A retrospective screen built using post-target information leaks predictive power. The honest hypothesis is not that the ranking is fully prospective, but that we can disclose exactly where strict timing leaves it standing and where it does not: the signal survives strict holdout only inside the always-loser pool, it is retrospective among incumbents rather than prospective at the full universe, a fully sequential strict-timing deployment is infeasible on this panel, and the result leans heavily on a single CADE case.

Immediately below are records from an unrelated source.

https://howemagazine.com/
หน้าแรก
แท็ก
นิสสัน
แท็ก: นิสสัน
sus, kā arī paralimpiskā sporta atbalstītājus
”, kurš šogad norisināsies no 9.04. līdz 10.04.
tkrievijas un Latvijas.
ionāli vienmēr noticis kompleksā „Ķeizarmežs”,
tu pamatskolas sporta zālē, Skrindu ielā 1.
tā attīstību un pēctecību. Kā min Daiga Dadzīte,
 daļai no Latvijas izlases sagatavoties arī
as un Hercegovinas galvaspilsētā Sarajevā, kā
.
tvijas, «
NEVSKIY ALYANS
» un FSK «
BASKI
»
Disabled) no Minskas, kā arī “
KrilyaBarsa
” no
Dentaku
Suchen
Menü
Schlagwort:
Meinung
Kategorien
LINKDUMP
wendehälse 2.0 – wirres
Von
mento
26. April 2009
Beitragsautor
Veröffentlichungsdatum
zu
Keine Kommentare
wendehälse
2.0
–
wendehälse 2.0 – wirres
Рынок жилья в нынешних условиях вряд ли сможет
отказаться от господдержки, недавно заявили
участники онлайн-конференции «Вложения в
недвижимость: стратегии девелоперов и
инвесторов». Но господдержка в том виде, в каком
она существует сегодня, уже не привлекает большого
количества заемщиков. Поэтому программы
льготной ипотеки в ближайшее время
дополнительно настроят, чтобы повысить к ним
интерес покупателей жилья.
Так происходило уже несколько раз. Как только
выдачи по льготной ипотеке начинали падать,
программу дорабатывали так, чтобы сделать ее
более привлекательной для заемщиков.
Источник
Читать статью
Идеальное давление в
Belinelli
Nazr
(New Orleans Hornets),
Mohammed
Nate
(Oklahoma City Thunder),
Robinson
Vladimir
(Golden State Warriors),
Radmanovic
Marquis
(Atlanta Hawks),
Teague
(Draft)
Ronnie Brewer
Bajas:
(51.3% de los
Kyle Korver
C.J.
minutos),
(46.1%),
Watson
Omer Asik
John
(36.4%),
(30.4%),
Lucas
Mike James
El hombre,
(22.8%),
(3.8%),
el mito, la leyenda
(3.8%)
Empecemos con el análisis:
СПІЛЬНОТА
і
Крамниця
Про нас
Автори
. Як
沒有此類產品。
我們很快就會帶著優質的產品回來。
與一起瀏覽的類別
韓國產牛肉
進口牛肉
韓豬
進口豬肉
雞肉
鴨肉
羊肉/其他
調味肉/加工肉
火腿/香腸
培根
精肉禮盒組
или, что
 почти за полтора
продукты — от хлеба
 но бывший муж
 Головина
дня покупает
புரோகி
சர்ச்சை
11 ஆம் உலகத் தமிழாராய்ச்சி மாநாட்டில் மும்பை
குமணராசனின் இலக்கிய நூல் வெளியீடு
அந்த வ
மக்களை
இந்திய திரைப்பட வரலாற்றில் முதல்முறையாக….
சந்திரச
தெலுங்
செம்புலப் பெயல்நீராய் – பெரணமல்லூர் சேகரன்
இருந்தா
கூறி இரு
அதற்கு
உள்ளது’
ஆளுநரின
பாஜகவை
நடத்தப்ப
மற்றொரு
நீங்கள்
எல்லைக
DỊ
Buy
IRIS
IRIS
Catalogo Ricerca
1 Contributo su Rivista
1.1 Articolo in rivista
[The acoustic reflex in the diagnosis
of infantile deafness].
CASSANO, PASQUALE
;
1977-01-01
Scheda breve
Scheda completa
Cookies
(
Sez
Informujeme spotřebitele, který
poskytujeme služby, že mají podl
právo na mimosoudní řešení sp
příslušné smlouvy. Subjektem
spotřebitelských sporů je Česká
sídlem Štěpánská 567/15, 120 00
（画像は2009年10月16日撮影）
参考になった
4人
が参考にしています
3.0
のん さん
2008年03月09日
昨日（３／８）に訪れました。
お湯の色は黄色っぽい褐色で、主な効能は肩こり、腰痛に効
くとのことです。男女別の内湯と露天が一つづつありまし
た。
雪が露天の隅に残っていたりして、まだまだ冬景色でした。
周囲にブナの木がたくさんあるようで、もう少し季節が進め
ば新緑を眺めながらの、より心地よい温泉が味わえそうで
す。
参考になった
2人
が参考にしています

Intuition (plain-language)

Could the ranking work only because we built it with hindsight? Under strict timing the answer is: at the universe, no. At the full universe, where a regulator would actually deploy it cold, ROC is 0.474 — below chance — and precision@500 = recall@500 = 0 in every year. A residue survives only inside the training always-loser pool (continuous ROC 0.684; FL14 0.646) — i.e., conditioning on incumbents the labels retrospectively anchor. A fully sequential strict-timing pipeline is infeasible on this panel. And the signal still leans on one case, though less than before: leaving the largest cartel out drops PR-AUC from 0.143 to 0.090 (−37%), because that one case is about 32% of the positives. All disclosed, not buried.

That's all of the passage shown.